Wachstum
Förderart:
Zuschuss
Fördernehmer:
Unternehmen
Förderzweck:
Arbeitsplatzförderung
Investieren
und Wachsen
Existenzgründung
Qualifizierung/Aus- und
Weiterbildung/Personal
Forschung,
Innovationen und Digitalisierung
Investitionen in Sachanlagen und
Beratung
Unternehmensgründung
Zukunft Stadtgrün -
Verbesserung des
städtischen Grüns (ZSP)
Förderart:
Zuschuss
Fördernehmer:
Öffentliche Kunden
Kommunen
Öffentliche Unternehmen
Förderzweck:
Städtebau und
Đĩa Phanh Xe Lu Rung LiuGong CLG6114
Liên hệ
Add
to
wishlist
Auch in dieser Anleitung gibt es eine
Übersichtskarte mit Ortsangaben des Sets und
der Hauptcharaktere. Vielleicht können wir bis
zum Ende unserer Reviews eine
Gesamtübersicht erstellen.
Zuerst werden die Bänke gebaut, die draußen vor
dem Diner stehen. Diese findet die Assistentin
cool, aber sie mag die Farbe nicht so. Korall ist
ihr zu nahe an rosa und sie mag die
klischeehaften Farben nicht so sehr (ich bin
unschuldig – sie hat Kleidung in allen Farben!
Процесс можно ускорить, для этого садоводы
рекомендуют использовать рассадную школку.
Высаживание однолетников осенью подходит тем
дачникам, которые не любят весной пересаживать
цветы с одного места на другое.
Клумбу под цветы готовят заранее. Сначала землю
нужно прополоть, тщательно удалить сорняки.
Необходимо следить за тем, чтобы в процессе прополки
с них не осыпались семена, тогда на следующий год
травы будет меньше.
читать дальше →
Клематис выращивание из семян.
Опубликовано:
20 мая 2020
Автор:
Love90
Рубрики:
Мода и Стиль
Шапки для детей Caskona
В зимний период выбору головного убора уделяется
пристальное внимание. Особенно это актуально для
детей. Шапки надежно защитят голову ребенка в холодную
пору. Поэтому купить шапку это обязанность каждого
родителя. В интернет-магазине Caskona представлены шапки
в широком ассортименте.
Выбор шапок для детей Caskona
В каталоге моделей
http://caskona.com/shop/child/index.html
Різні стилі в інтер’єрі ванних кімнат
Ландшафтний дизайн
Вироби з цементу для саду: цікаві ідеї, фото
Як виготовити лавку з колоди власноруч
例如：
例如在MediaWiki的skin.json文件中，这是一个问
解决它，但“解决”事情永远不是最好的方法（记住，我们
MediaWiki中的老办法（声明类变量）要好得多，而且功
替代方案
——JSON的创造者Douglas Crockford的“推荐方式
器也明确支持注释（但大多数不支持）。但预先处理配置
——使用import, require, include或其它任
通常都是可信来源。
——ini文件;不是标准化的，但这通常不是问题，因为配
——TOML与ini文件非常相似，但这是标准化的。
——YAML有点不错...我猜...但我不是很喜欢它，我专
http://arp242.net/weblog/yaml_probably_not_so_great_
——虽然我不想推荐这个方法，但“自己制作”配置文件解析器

• • • • • • •

-- YOUR INSTRUCTIONS --
Look above for the line that contains "Städtebau und". Starting there, transcribe every line exactly until you have copied the line that contains "例如在MediaWiki的skin.json文件中，这是一个问".

-- EXERCISE ANSWER --
Städtebau und
Đĩa Phanh Xe Lu Rung LiuGong CLG6114
Liên hệ
Add
to
wishlist
Auch in dieser Anleitung gibt es eine
Übersichtskarte mit Ortsangaben des Sets und
der Hauptcharaktere. Vielleicht können wir bis
zum Ende unserer Reviews eine
Gesamtübersicht erstellen.
Zuerst werden die Bänke gebaut, die draußen vor
dem Diner stehen. Diese findet die Assistentin
cool, aber sie mag die Farbe nicht so. Korall ist
ihr zu nahe an rosa und sie mag die
klischeehaften Farben nicht so sehr (ich bin
unschuldig – sie hat Kleidung in allen Farben!
Процесс можно ускорить, для этого садоводы
рекомендуют использовать рассадную школку.
Высаживание однолетников осенью подходит тем
дачникам, которые не любят весной пересаживать
цветы с одного места на другое.
Клумбу под цветы готовят заранее. Сначала землю
нужно прополоть, тщательно удалить сорняки.
Необходимо следить за тем, чтобы в процессе прополки
с них не осыпались семена, тогда на следующий год
травы будет меньше.
читать дальше →
Клематис выращивание из семян.
Опубликовано:
20 мая 2020
Автор:
Love90
Рубрики:
Мода и Стиль
Шапки для детей Caskona
В зимний период выбору головного убора уделяется
пристальное внимание. Особенно это актуально для
детей. Шапки надежно защитят голову ребенка в холодную
пору. Поэтому купить шапку это обязанность каждого
родителя. В интернет-магазине Caskona представлены шапки
в широком ассортименте.
Выбор шапок для детей Caskona
В каталоге моделей
http://caskona.com/shop/child/index.html
Різні стилі в інтер’єрі ванних кімнат
Ландшафтний дизайн
Вироби з цементу для саду: цікаві ідеї, фото
Як виготовити лавку з колоди власноруч
例如：
例如在MediaWiki的skin.json文件中，这是一个问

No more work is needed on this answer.